Both groups were disappointed because we all went out from the assumption that violence and democracy are opposites. That is not true. As with most things in life it is not an either … or, but a both … and scenario. In fact, it is part of the democratic system:

It might even be said that a distinctive quality of democratic institutions is their subtle efforts to draw a veil over their own use of violence. There are also plenty of recorded cases where democratic governments hurl violence against some of their own populations. Such violence is called law and order, the protection of the public interest, or the defence of decency against ‘thugs’ and ‘criminals’, or ‘counter-terrorism’. Within democracies, medical metaphors surface to describe violence as when politicians speak of surgical strikes, sanitary cordons, mopping-up operations and fighting the ‘cancer’ or ‘plague’ of terrorism. (Keane 2004:2)

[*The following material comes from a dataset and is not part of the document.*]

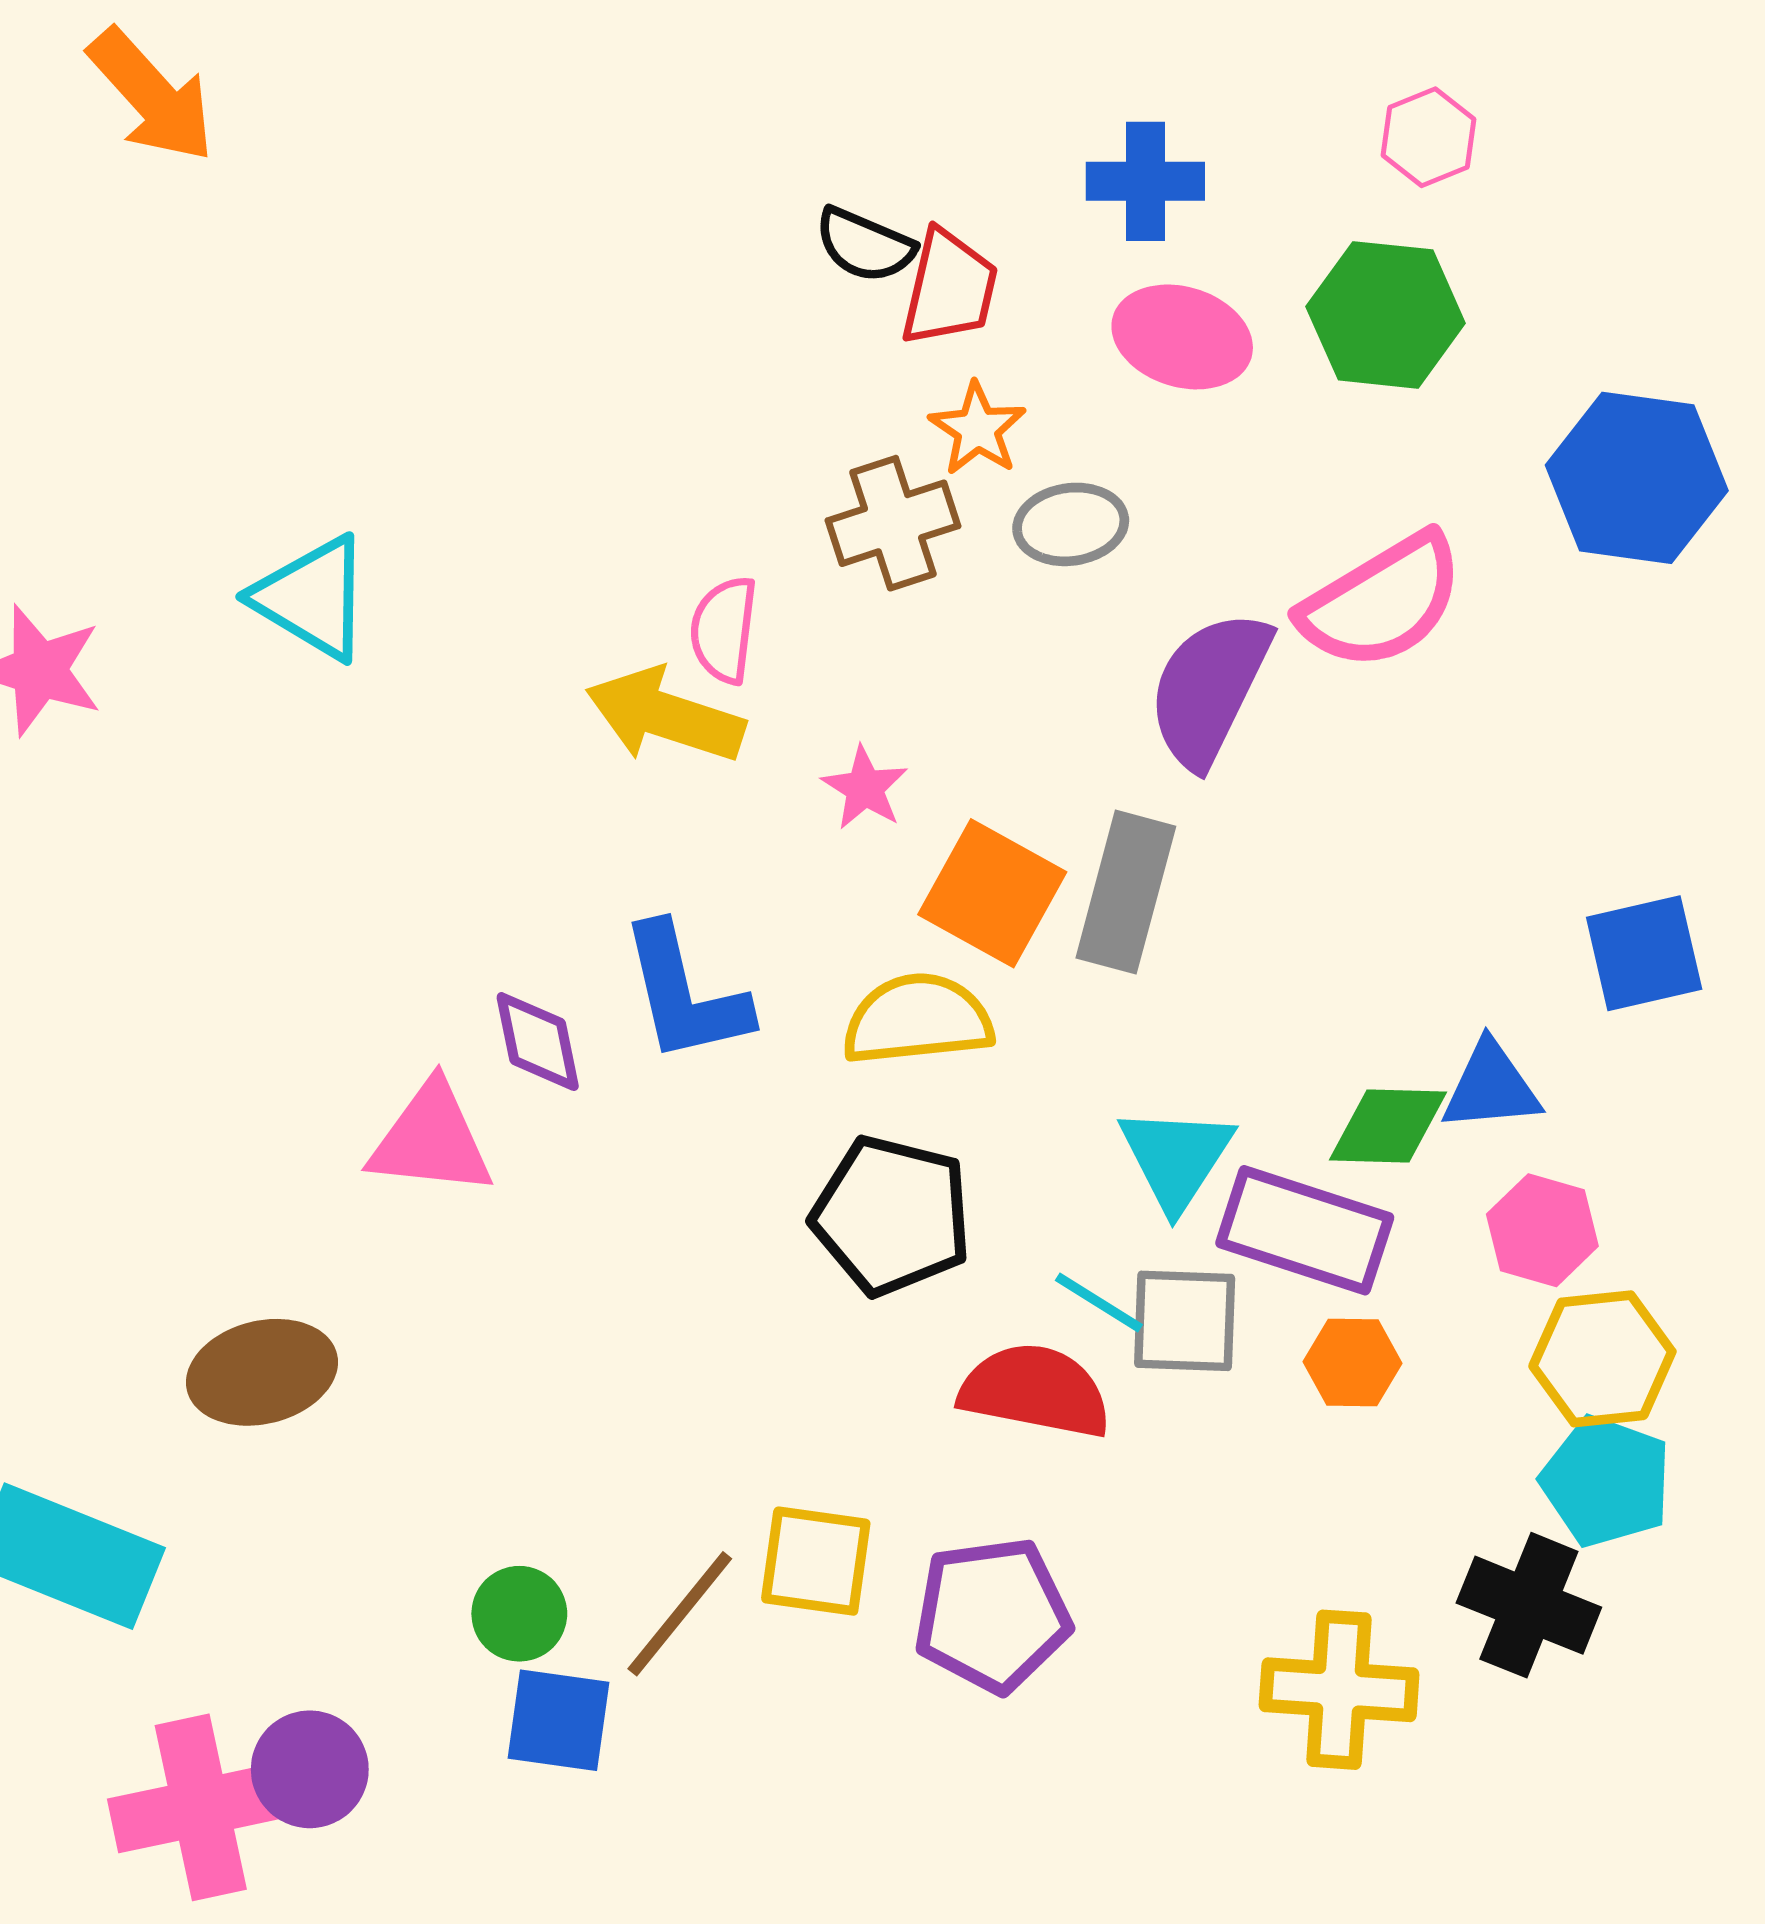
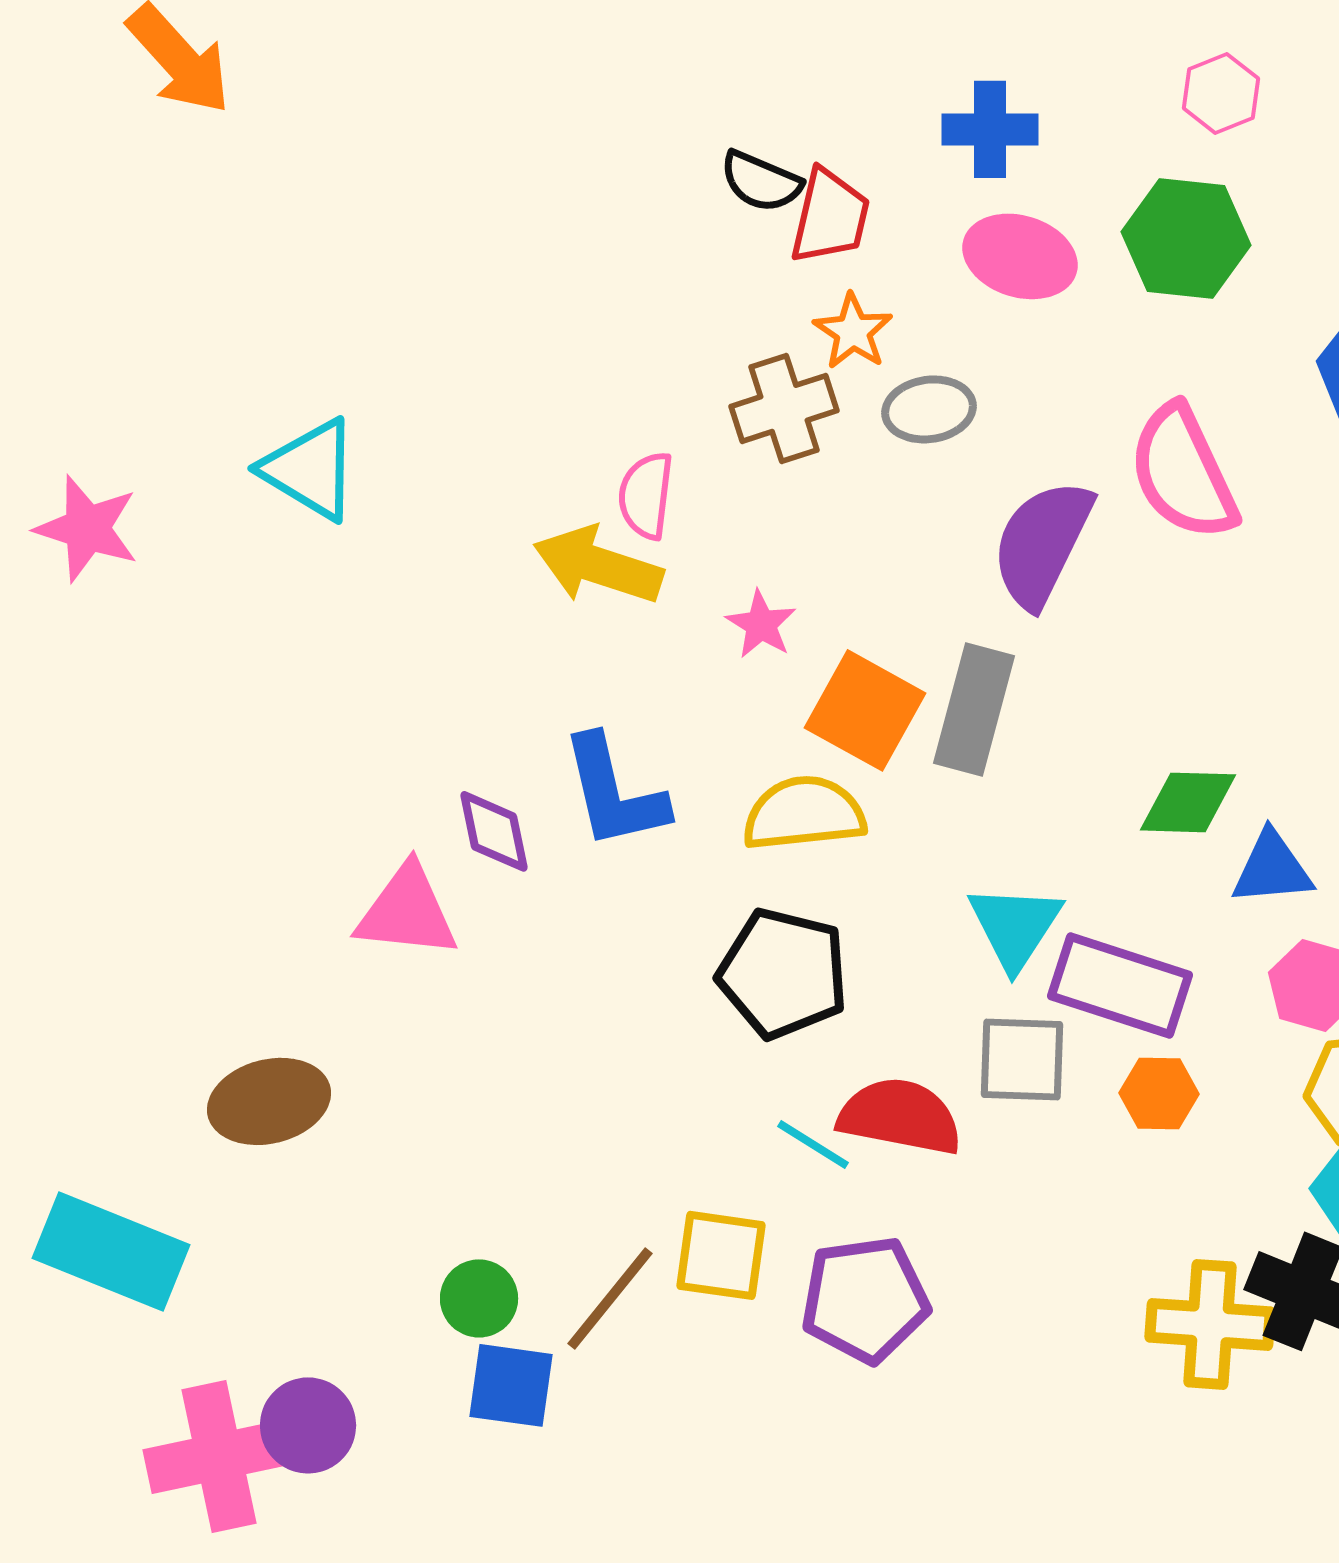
pink semicircle: (1382, 602) -> (1183, 472), turned 96
green diamond: (1388, 1126) -> (1188, 802), moved
cyan line: (1099, 1302) -> (813, 1144), moved
yellow cross: (1339, 1690) -> (1210, 1324), moved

South Africa became a true democracy at the end of the Cold War and that further strengthened the idea that a nonviolent phase in our history was dawning upon us. Many events since then throughout the world proved how naïve that idea was. The first-ever global report on violence (published in 2002) tells something of the bad news: more than 1.6 million people suffer violent deaths every year. Each day, on average, over 1400 people are murdered; roughly 35 people are killed every hour as a result of armed conflict. One quarter of the world’s women has suffered sexual violence by an intimate partner (Keane 2004:7).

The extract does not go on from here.